Alibaba declined to comment to Fortune beyond its public announcement.
These new iterations of A.I. are the latest shots fired in the arms race among developers to create increasingly sophisticated tools, as the technology graduates from gimmick to genuine game-changer. For example, Alibaba says its new image-scanning technology has significant opportunities to help visually impaired people with shopping, allowing them, for instance, to scan an item and have the chatbot recite the label back to them.
Both models will be made available on Alibaba Cloud’s proprietary model-as-a-service platform Modelscope and on Hugging Face, the popular startup that has a library of A.I. models.
Alibaba’s release comes just a day after Meta launched an A.I. model fine-tuned for writing code, built on the open-source Llama 2 model released in July. Alibaba has been trying to keep up with Meta’s A.I. rollouts for the last few months. Earlier this month, Alibaba unveiled its first two open-source large language models, Qwen-7B and Qwen-7B-Chat—the same ones that form the basis for Friday’s releases. In July, the two companies struck an agreement to make Meta’s Llama 2 model available to the Chinese market via Alibaba’s cloud division.
By making these new models open-source, Alibaba is letting users tweak the tools to develop their own apps or conduct research. Most A.I. companies hope that users will adapt open-source models into tools for highly specific use cases, without having to undertake the onerous task of building a large language model from scratch. Alongside the open-source offerings, the companies offer their proprietary models as a service, hoping to capture market share in the burgeoning industry.
A.I. development is a priority for the Chinese government
Just last month, the Chinese government became one of the first countries to issue comprehensive regulations for A.I., a development that experts say gave Alibaba and other Chinese tech companies the green light to make their products public.

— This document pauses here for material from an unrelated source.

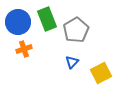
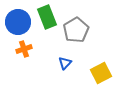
green rectangle: moved 2 px up
blue triangle: moved 7 px left, 1 px down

Alibaba is also preparing to undergo a complete restructuring that would spin off Alibaba Cloud, the cloud computing division that houses its A.I. research, into an independent division, a move that investors welcome. Since A.I. technology requires significant computing power that can only be properly serviced with a cloud network, having the two in the same division would boost A.I.’s efficiencies. The current CEO and chairman of Alibaba Cloud, Daniel Zhang, is set to down in September, to be replaced by two of Alibaba’s cofounders: Eddie Wu as CEO and Joseph Tsai as chairman.
The Chinese government has on more than one occasion indicated that it considers A.I. critical to its technological future, setting up an arms race with the U.S. Even seemingly innocuous tools like those released by Alibaba on Friday could be implicated because of their underlying technology and how other developers might use them. A.I. “has become a proxy in the battle for primacy between China and the U.S.,” Kerry Brown, director of the Lau China Institute at King’s College London, told Fortune earlier this month.
So far, it seems that Chinese tech companies are slightly lagging their U.S. counterparts. The open source version of Meta’s Llama 2 model is based on roughly 70 billion variables (called parameters in A.I. parlance), about 10 times larger than Alibaba’s new releases (Alibaba does say it has bigger models which aren’t open-source). Despite the U.S.’s advantage, government officials are concerned the Chinese government will ultimately co-opt some A.I. tech developed by private firms for military or surveillance purposes, according to Axios.